Following discussions within the working group, various applications have been identified for monitoring infrastructure, and various solutions are applied:

  • Accounting for resource usage. Typically accounting data is aggregated for project/departmental resource accounting. Sometimes for enforceable quotas. Sometimes for billing. Ceilometer, Gnocchi and CloudKitty gather data that is useful for accounting and billing. WG members advised against using Ceilometer at scale due to long query times and high load on Keystone. The combination of Gnocchi and Influx was found to work well at NeCTAR. Note that the free version of InfluxDB does not support HA clustering. A new project on github enables direct integration of Collectd with Gnocchi.
  • Troubleshooting OpenStack control plane issues and failures. Ceilometer/Gnocchi is less helpful here because it uses the OpenStack RabbitMQ (or equivalent) as transport for metrics. It's likely to be affected if there is a control plane failure involving Rabbit.

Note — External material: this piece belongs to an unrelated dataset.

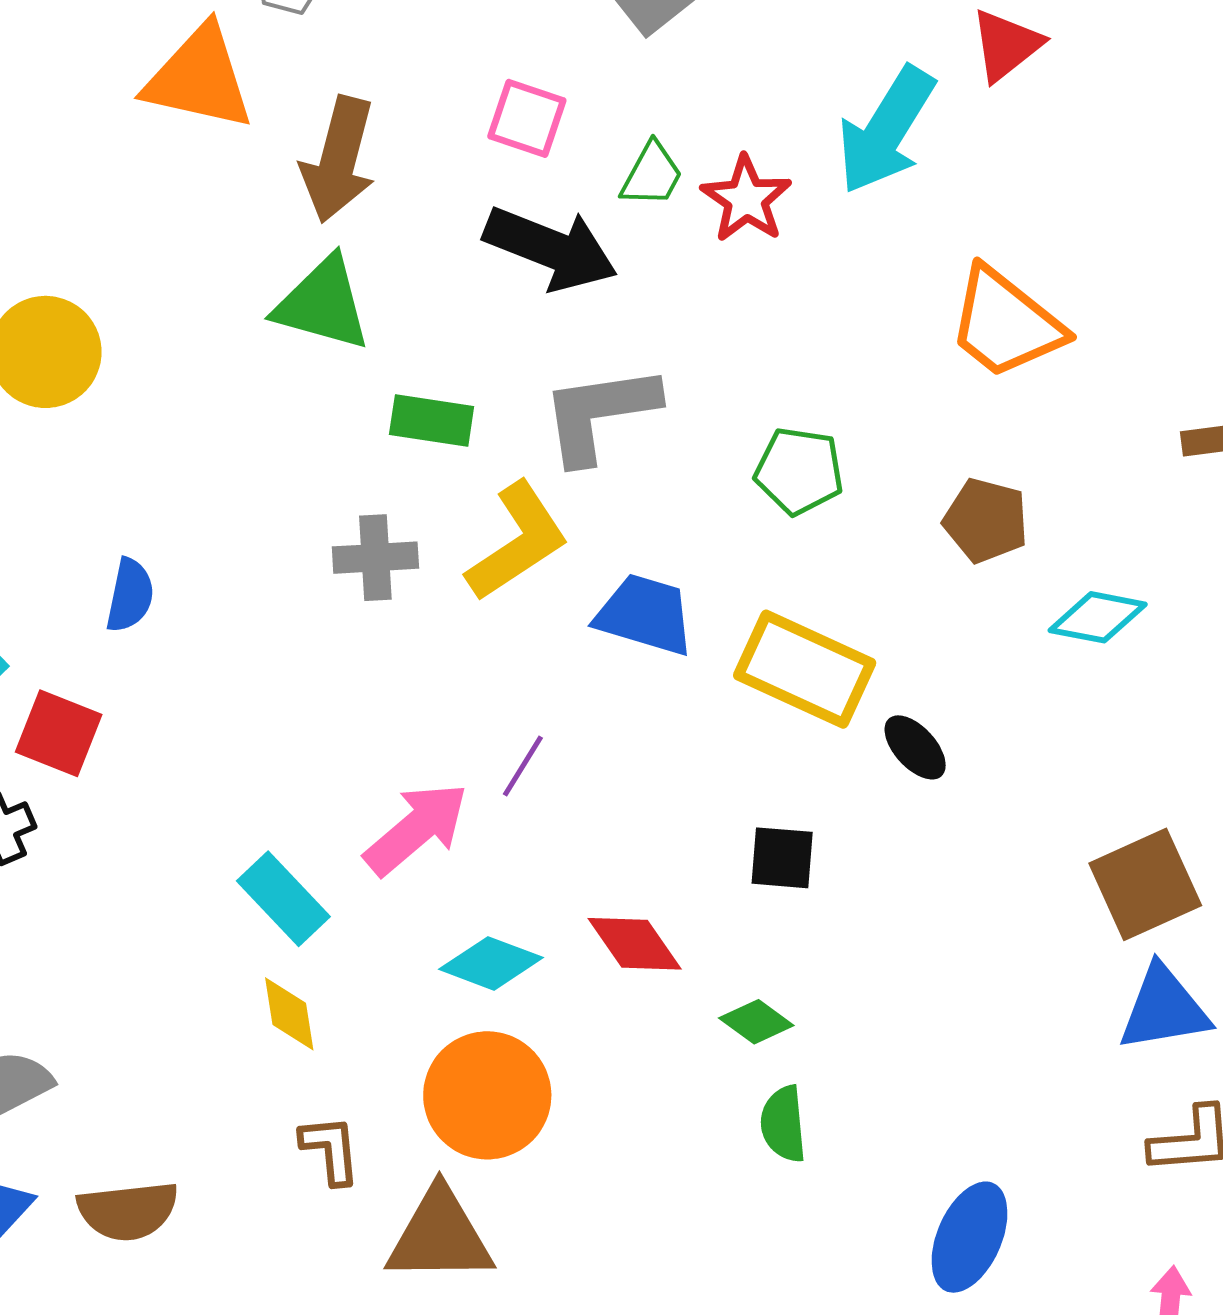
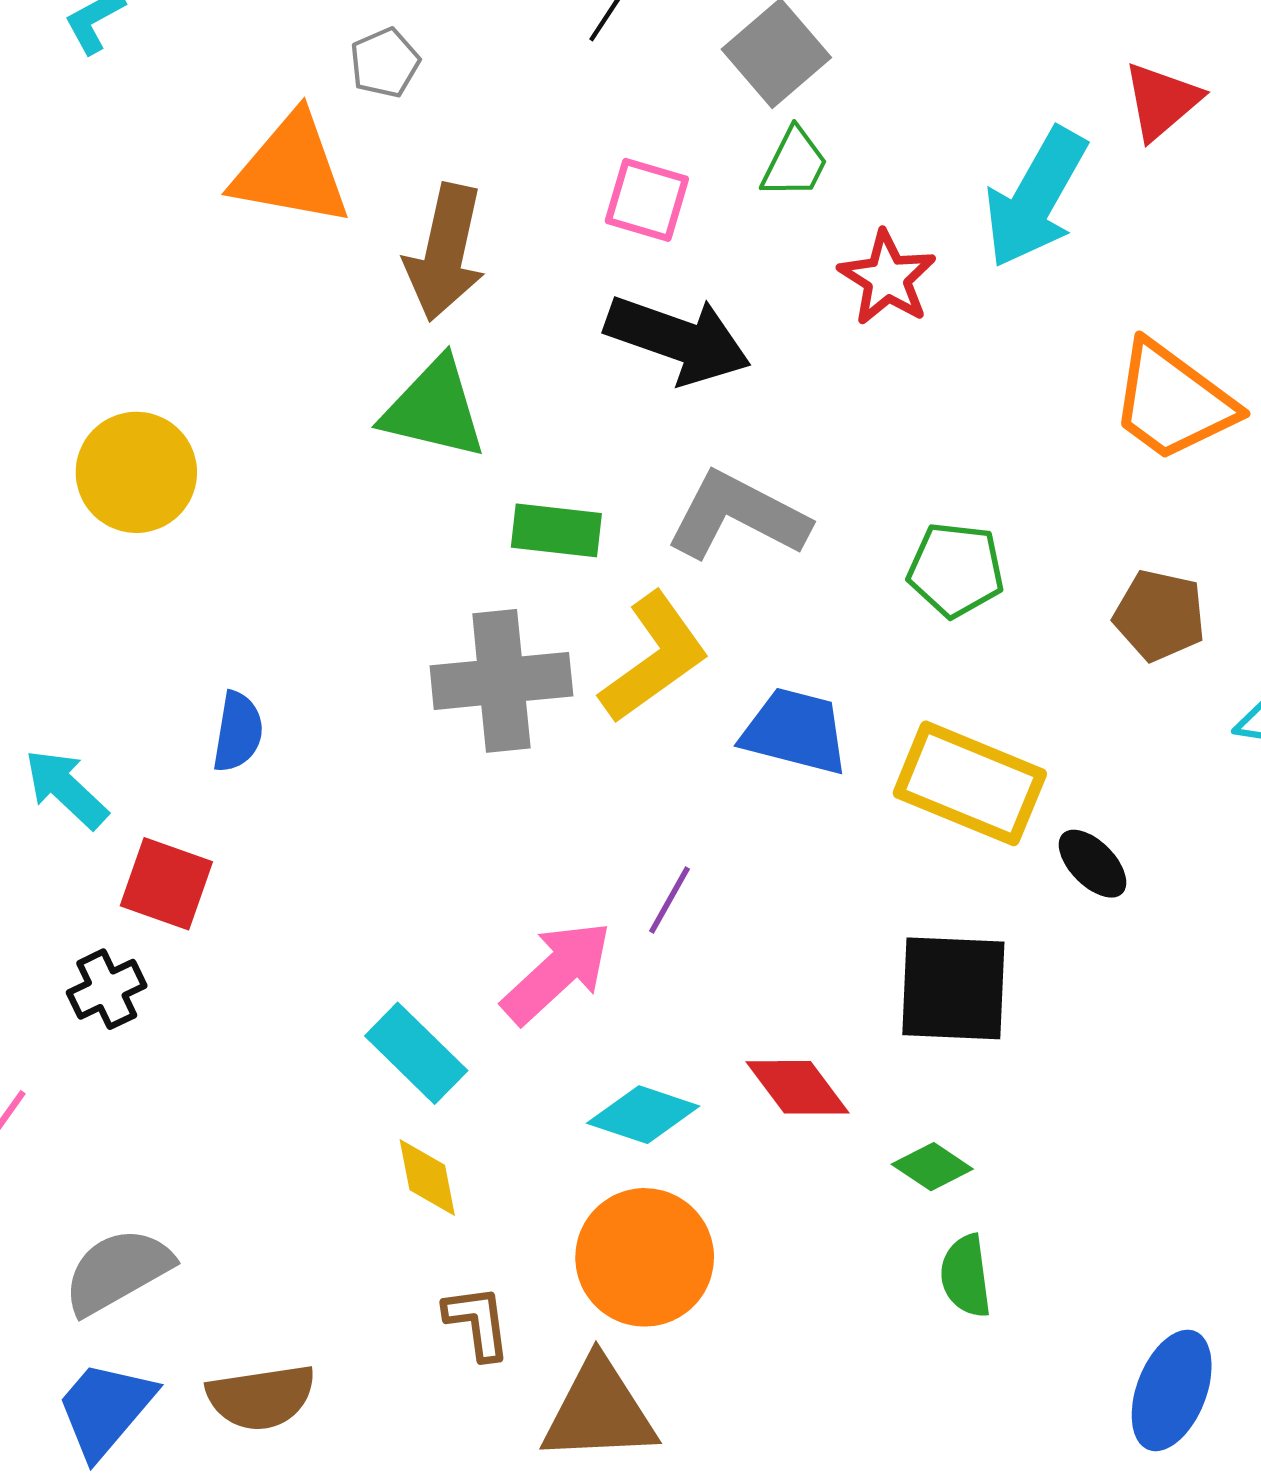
green trapezoid: (652, 175) -> (795, 163), moved
gray L-shape: (599, 414) -> (738, 516), turned 38
gray cross: (375, 558) -> (501, 681), size x1.5
black square: (782, 858) -> (953, 988), size x1.6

Monasca has a dependency on Keystone, but is otherwise decoupled from the OpenStack control plane it is monitoring. A fork of Nagios called Naemon is used for stack health monitoring at Pittsburgh Supercomputer Center. The Chameleon project use NAGIOS plugins for OpenStack.
  • Monitoring hardware health and failures. Cambridge University use Dell OpenManage, integrated with a site-wide deployment of NAGIOS fork Icinga.
  • Understanding network performance issues and network failures. Mellanox NEO provides an API for extracting telemetry data but currently none of the WG are using this. Cambridge University use a fork of Observium called LibreNMS for SNMP network monitoring.
  • Telemetry services for user applications. The OVIS project from Sandia provides HPC performance telemetry.
  • Correlating performance telemetry with research computing workloads. Answering the question: "Why did my job run slow?".
  • Monitoring system security events. Collecting ssh log messages and distilling them into monitoring events for tracking activity of ssh users. Monasca's integrated support of logging, telemetry and events enables this.
  • Tracking user activity to identify live/dormant accounts.
  • Integrating with existing research computing monitoring infrastructure where possible. At Los Alamos Zenoss is used (although not currently for monitoring their private cloud infrastructure). Indiana University described coercion of OpenStack "instance exists" events into HPC-style jobs, enabling usage reporting using existing resource accounting software to account for cloud instances.

People

Driving the activity area:

  • Stig Telfer (oneswig)
  • Martial Michel (martial)
  • Blair Bethwaite (b1airo)
  • Pierre Riteau (priteau)

Resources

Activities

NIST DMoni Project

NIST are developing an in-house monitoring solution relying on 'psutil' for local host aggreation (follow filiation) and elasticsearch central model. In parallel, aggregation of per host global resources using Ganglia. One host for aggregation of information. Advantage is we have multiple sources of input (local nodes are time synchronized), and the tool developed allow for messages ("tick" information per example) to be recorded (for example: processed 10,000 steps). Able to compare per process and per host resources usage on a time scale and compare multiple runs at the "steps" comparable (for distributed programs that match that model).

The NIST DMoni (Distributed Monitoring) tool is able to collect both systems and processes resource usages (e.g. CPU, memory, IO) of a cluster. It consists of several components:

  • Agents: a deamon on each cluster node: collecting system or processes metrics of a single node (using a Python library named psutil for now); pushing collected data to a "central" database;
  • A manager: telling the agents what application or processes to monitor, e.g. a Hadoop application;
  • ElasticSearch (document based database): a "central" database storing collected metrics;
  • Aggregator (in the future): aggreating collected metrics and generate more useful metrics;
  • Kibana (visualization tool): visualizing metrics.

DMoni's advantages:

  • Target-oriented and less overhead: Instead of collecting all the processes' metrics, only monitoring interesting processes (e.g.cluster wide Hadoop processes) and system metrics.